It is important to note that the energy level of the prey, its chances of escape, and its jumping power are all dependent on the number of iterations. As the algorithm progresses through its iterations, these values decrease accordingly.

In the context of the algorithm’s execution, the phase it enters dictates the update of all particle features. Following each particle’s update, redundant features are removed via the Grasp method, and the fitness function is subsequently recalculated. Moreover, during phases where a new feature is generated based on a predefined formula, if the feature value exceeds the specified range or is repetitive, it is replaced by a new feature selected from the highest F-scores. The objective of this methodology is to optimize the search throughout the entirety of the problem space.
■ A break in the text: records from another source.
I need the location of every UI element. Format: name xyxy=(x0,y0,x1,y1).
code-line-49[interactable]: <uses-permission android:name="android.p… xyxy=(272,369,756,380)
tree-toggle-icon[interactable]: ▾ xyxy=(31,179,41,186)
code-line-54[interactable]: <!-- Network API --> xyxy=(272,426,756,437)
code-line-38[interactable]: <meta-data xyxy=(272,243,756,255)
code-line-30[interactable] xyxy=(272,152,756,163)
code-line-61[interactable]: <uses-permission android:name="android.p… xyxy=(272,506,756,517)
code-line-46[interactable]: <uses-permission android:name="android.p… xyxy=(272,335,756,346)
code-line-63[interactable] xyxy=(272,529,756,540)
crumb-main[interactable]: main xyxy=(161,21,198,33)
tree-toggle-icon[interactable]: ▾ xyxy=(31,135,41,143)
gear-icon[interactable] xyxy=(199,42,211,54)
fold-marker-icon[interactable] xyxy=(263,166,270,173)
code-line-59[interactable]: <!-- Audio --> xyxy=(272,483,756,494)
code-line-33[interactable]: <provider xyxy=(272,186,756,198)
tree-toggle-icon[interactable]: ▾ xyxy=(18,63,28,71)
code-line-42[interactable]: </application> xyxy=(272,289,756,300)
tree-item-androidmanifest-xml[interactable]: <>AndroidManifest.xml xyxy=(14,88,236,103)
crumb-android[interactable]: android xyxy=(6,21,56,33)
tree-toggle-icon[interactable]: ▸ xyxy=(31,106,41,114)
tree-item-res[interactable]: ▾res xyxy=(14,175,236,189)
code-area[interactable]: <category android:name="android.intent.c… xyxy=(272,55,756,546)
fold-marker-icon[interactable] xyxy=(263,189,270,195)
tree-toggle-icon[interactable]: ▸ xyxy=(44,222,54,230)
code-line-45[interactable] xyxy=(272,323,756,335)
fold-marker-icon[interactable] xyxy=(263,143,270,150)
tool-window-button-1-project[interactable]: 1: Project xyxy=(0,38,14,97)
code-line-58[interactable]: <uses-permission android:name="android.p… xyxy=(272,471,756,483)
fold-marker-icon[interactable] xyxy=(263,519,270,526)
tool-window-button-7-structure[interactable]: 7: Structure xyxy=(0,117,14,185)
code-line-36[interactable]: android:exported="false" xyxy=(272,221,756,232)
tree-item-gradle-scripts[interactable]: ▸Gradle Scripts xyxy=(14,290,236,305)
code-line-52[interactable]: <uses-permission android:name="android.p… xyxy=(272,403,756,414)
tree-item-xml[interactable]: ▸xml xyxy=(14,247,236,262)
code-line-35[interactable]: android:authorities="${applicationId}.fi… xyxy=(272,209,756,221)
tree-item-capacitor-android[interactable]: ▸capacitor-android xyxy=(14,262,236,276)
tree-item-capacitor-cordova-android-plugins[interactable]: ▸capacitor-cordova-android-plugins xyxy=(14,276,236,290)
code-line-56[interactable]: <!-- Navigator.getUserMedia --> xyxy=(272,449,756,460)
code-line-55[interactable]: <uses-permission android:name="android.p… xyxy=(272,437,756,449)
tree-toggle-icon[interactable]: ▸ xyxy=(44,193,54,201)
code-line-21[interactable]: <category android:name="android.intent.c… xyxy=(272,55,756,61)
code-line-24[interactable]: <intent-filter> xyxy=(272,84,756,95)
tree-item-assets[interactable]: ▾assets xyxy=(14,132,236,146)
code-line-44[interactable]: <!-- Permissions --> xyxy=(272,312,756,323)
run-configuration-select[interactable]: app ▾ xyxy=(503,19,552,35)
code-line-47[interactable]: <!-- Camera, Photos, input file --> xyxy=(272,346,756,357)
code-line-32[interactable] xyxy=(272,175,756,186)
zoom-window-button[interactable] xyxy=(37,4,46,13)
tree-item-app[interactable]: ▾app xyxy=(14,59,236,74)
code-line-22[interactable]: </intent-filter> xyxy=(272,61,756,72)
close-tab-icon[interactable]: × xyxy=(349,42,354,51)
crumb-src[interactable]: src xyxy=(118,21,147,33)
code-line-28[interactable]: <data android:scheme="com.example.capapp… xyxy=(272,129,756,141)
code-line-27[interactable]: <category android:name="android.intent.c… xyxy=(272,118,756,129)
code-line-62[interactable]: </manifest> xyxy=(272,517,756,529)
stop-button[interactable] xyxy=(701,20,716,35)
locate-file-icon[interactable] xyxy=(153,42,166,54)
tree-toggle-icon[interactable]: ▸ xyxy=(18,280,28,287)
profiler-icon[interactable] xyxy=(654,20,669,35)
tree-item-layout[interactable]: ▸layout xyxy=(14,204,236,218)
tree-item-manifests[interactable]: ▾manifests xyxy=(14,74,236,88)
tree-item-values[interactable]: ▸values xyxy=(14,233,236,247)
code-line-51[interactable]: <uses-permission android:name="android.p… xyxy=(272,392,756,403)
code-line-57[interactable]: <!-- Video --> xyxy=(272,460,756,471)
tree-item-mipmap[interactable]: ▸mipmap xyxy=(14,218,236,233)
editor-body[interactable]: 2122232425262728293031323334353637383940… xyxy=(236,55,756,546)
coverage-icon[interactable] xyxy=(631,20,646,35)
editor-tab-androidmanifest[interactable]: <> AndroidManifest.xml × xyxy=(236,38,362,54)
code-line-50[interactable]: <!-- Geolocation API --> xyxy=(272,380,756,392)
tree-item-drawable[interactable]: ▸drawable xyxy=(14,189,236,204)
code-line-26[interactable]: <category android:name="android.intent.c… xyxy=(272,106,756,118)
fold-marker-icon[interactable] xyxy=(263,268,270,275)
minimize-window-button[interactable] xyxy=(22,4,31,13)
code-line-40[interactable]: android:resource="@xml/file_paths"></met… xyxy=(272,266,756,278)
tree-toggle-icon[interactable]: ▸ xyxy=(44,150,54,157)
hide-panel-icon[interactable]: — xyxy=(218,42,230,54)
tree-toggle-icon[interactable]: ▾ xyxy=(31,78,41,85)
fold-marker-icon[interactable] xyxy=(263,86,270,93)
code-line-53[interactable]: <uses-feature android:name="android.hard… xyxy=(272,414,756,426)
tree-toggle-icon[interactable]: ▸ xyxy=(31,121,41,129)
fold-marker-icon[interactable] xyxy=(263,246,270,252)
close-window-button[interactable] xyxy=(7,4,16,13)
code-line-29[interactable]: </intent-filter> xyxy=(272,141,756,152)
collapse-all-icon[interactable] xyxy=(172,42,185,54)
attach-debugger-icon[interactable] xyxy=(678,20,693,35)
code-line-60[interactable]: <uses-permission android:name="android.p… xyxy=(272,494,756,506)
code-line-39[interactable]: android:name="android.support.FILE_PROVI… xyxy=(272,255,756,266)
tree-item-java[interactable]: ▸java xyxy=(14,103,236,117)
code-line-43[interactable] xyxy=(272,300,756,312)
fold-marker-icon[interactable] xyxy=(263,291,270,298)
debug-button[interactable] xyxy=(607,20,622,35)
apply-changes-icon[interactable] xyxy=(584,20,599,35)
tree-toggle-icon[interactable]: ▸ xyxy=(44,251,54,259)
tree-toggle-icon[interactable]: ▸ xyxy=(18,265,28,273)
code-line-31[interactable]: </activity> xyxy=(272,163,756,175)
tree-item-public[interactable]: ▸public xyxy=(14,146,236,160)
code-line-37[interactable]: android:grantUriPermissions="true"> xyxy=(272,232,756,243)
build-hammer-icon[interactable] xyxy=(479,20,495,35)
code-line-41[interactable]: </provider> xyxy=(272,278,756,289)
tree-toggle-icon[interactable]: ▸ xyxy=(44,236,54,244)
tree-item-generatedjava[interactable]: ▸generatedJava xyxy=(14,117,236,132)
At the end of this phase, should an updated hawk exhibit a fitness value superior to that of the prey, it will supplant the prey. Consequently, hawks of the ensuing generations will endeavor to besiege this newly established prey. The accuracy value of each hawk is calculated based on various classification methods. Given that the classification of test and training data varies with each execution, the accuracy of each hawk is calculated five times. The average value is then considered in order to achieve a precise evaluation criterion for each classifier. This approach ensures a robust and accurate assessment of the algorithm’s performance.

To enhance the explorability of the proposed algorithm and to more effectively search the feature space, a pair of superior hawks are selected as parents via the application of crossover and mutation operators. Subsequently, two offspring are generated and replace the two least effective members of the previous generation at the end of each generation. If a redundant feature is produced during the crossover or mutation operation, a random value from the highest F-Score is utilized instead of this feature. This process preserves randomness and helps to search more comprehensively in the problem space. The proposed algorithm is delineated in Algorithm S2 (Supplementary file 1).


Experimental evaluation

This section presents an in-depth examination of the algorithm proposed, ensuring its robustness and applicability. It encompasses an introduction to the datasets employed, the criteria for evaluation, the initialization of parameters, the influence of these parameters on efficiency, and a comparative analysis of classifier accuracy. This meticulous analysis serves to validate the effectiveness and practicality of our research findings.

Datasets

The algorithm proposed herein has been subjected to rigorous testing across multiple datasets. Detailed descriptions of these datasets are as follows.

Colon Dataset: This dataset encompasses 2000 genes across 62 samples, with 40 samples indicative of colon cancer and the remaining 22 deemed normal.

Arcene and Prostate1 Datasets: These datasets comprise 100 and 88 data points, respectively. Each class within these datasets has a high feature count of 10,000 and 12,625, respectively, which is substantial given the limited number of samples.

Diffuse Large B-cell Lymphoma (DLBCL) Dataset: This dataset includes 5469 genes and 77 lymphoma tissue samples. Of these samples, 58 are classified as large cell B, with the remaining 19 identified as Follicular lymphoma.

Lung Dataset: This dataset contains 181 samples, each with 12533 features. It should be noted that there is an imbalance in the number of samples between class 1 and class 2 in this dataset.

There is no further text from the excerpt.